Ibnu Al-Mundzir berkata: “Para ahli ilmu bersepakat bahwa nafkah kedua orang tua yang fakir yang tidak memiliki penghasilan dan tidak memiliki harta adalah wajib atas harta anak.”

2) Anak-anak dan keturunannya ke bawah, berdasarkan firman Allah Ta’ala: Dan kewajiban ayah adalah memberi makan dan pakaian kepada para ibu dengan cara yang ma’ruf [Al-Baqarah: 233]. Dan karena anak seseorang adalah bagian darinya, maka sebagaimana wajib atasnya memberi nafkah untuk dirinya dan keluarganya, demikian pula wajib memberi nafkah untuk bagian darinya.

Ibnu Al-Mundzir berkata: “Dan semua ahli ilmu yang kami hafal pendapatnya bersepakat bahwa wajib bagi seseorang memberi nafkah anak-anaknya yang kecil yang tidak memiliki harta.”

3) Setiap kerabat yang dia warisi dengan fardh atau ta’shib, seperti saudara laki-lakinya, saudara perempuannya, pamannya, bibinya, saudara laki-laki seibu, dan semacam itu, berdasarkan firman Allah Azza wa Jalla: Dan kewajiban ayah adalah memberi makan dan pakaian kepada para ibu dengan cara yang ma’ruf, kemudian Allah berfirman: Dan atas ahli waris seperti itu juga, maka Allah mewajibkan atas ayah nafkah menyusui, kemudian mewajibkan atas ahli waris seperti apa yang diwajibkan atas ayah.

Dan berdasarkan hadits Kulaib bin Manfa’ah dari kakeknya bahwa dia mendatangi Nabi shallallahu ‘alaihi wasallam dan berkata: “Ya Rasulullah, kepada siapa aku harus berbuat baik?” Beliau bersabda: “Ibumu, ayahmu, saudara perempuanmu, saudara laki-lakimu, dan majikanmu yang mengikuti itu adalah hak yang wajib dan tali kekerabatan yang harus disambung” [diriwayatkan oleh Abu Dawud]. Nabi shallallahu ‘alaihi wasallam mewajibkan atasnya berbuat baik dan menyambung silaturahmi, dan nafkah termasuk menyambung silaturahmi.

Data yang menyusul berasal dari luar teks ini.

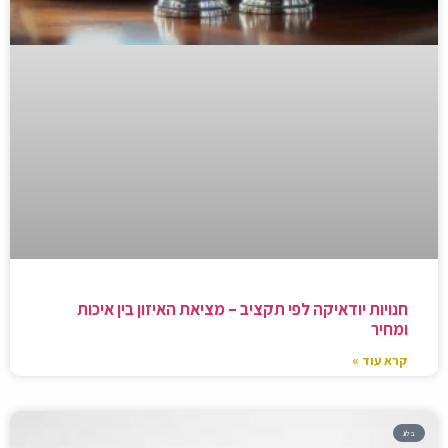
חנויות יודאיקה לפי תקציב – מציאת האיזון בין איכות
ומחיר
קרא עוד »
בלוג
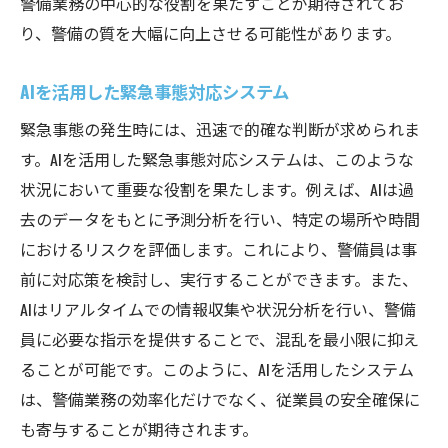
警備業務の中心的な役割を果たすことが期待されてお
り、警備の質を大幅に向上させる可能性があります。
AIを活用した緊急事態対応システム
緊急事態の発生時には、迅速で的確な判断が求められま
す。AIを活用した緊急事態対応システムは、このような
状況において重要な役割を果たします。例えば、AIは過
去のデータをもとに予測分析を行い、特定の場所や時間
におけるリスクを評価します。これにより、警備員は事
前に対応策を検討し、実行することができます。また、
AIはリアルタイムでの情報収集や状況分析を行い、警備
員に必要な指示を提供することで、混乱を最小限に抑え
ることが可能です。このように、AIを活用したシステム
は、警備業務の効率化だけでなく、従業員の安全確保に
も寄与することが期待されます。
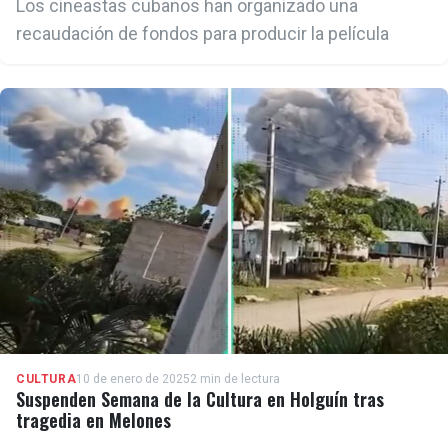
Los cineastas cubanos han organizado una
recaudación de fondos para producir la película
CULTURA
10 de enero de 2025
2 min de lectura
Suspenden Semana de la Cultura en Holguín tras
tragedia en Melones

Beliau menjadikannya sebagai hak yang wajib.

ب. Syarat-Syarat Nafkah atas Kerabat

Disyaratkan untuk wajibnya nafkah atas kerabat tiga syarat:

Syarat Pertama: Bahwa mereka fakir, tidak memiliki harta atau penghasilan yang mencukupi mereka dari nafkah orang lain. Jika mereka mampu dengan harta atau penghasilan yang mencukupi mereka, maka tidak ada nafkah bagi mereka, karena nafkah wajib sebagai bentuk kepedulian, sedangkan orang kaya memilikinya dan orang yang mampu berusaha tidak membutuhkannya.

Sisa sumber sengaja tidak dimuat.